Prince - Little Red CorvetteLa mort de Prince aura au moins eu un avantage : permettre à ceux qui en étaient privés de pouvoir à nouveau écouter librement sa musique en ligne. Le Kid de Minneapolis est de retour sur le net et aussi dans les bacs, monté en coffret, en édition collector et devrait alimenter le marché du disque pendant les 200 prochaines années lunaires. L’industrie sert des vieilleries comme s’il s’agissait de nouveautés et tout ceci nous pose évidemment question. Que retenir de Prince au final ? On a le sentiment que, dans l’opinion, le personnage l’emporte sur la musique. Quels albums ? Quelles chansons ? Purple Rain écrase son monde et on se souvient aussi en France de ses roucoulades méditerranéennes à la Kiss. What else ? Prince est en train de devenir un artiste de best-of, un personnage de légende : musicien virtuose, un amant XXL, et puis quoi ?  Plus l’hommage est fort et moins l’oeuvre parle : Sign O  The Times, album central et néoréaliste, Around The World In A Day notre préféré, ignoré à jamais, sans parler de Lovesexy monumental renvoyé à sa seule pochette, de Graffiti Bridge (qui l’a écouté et réécouté?) ou même de Diamonds and Pearls. Les débuts sonnent creux et serrés, comme un string en cuir. Plus on parle de Prince et plus il est négligé.

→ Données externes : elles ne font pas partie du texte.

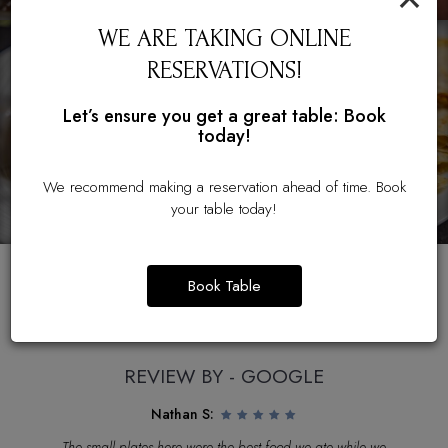
WE ARE TAKING ONLINE
RESERVATIONS!
Let’s ensure you get a great table: Book
today!
We recommend making a reservation ahead of time. Book
your table today!
Book Table
REVIEWS
REVIEW BY - GOOGLE
Nathan S:
od
The small plates here were the best food we ate while we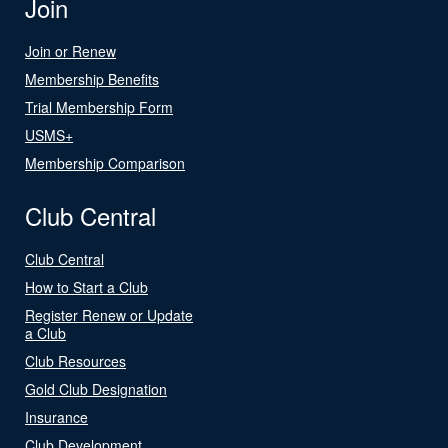
Join
Join or Renew
Membership Benefits
Trial Membership Form
USMS+
Membership Comparison
Club Central
Club Central
How to Start a Club
Register Renew or Update
a Club
Club Resources
Gold Club Designation
Insurance
Club Development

On pourrait aisément lui consacrer trois ou quatre « Chanson Culte » mais à raison d’une par an pour le goûter d’anniv au Fentanyl et au Champomi, on y va piano avec Little Red Corvette, single cuvée 1982 (36 ans déjà) sorti en simple en mars 1983. Pourquoi Little Red Corvette plutôt qu’une autre ? Tout simplement parce que tout y est et parce que tout Prince peut être contenu dans cette chanson.

 Vroum, vroum, sexy

Mais commençons au début. La Corvette est une voiture de sport de marque Chevrolet, lancée au début de l’année 1953. Premier concept car et premier véhicule à posséder en série une carrosserie en fibre de verre, elle devient emblématique de l’Amérique par ses courbes, sa motorisation puissante et son utilisation dans de nombreux films de cinéma. En 1982, Prince vient d’achever l’aménagement dans sa maison d’un tout nouveau studio 24 pistes. C’est là que naît 1999, son cinquième album, et aussi là, en solitaire puisqu’il ne sollicite que très accessoirement son groupe The Revolution, sur cet enregistrement, qu’il engage sa grande révolution de palais. Controversy, sorti l’année précédente, amorçait un travail de brassage des musiques noires, des musiques synthétiques et du rock, mais c’était un album encore rattaché à son premier âge, psychédélique et exagérément tourné vers la provocation. D’un point de vue du son, 1999 engage Prince dans une nouvelle ère, faite de maîtrise, de relative retenue et surtout de déploiement professionnel de sa formule électro-funk. Les synthétiseurs prennent la place des instruments naturels, remplacent les cuivres, tandis qu’une nouvelle boîte à rythme dernier cri lui permet de coupler des échantillons numériques de batterie à des effets de guitares, créant une résonance et des réverbérations caractéristiques. Les chansons sont travaillées en solo, conçues, polies, reprises, développées, jouées pendant les longues heures d’une nuit où Prince ne dort pas. Pleinement autonome tant musicalement que dans le processus de production et d’enregistrement, Prince peut exprimer non seulement sa créativité mais se donner les moyens de la domestiquer et d’en synthétiser les ambitions. Pour le profane, la signature sonore est très singulière, comme si l’ensemble baignait dans une chambre d’écho. Le son est énergique, presque vrombissant…. comme un moteur de voiture. On y arrive : le nouveau son, urbain, agressif, mais aussi tendu comme un sexe en action et qui ne perd pas ses caractéristiques funk soul, est né et s’exprimera à la perfection sur Little Red Corvette, deuxième single extrait de l’album après le titre rajouté à la dernière minute et tonitruant 1999.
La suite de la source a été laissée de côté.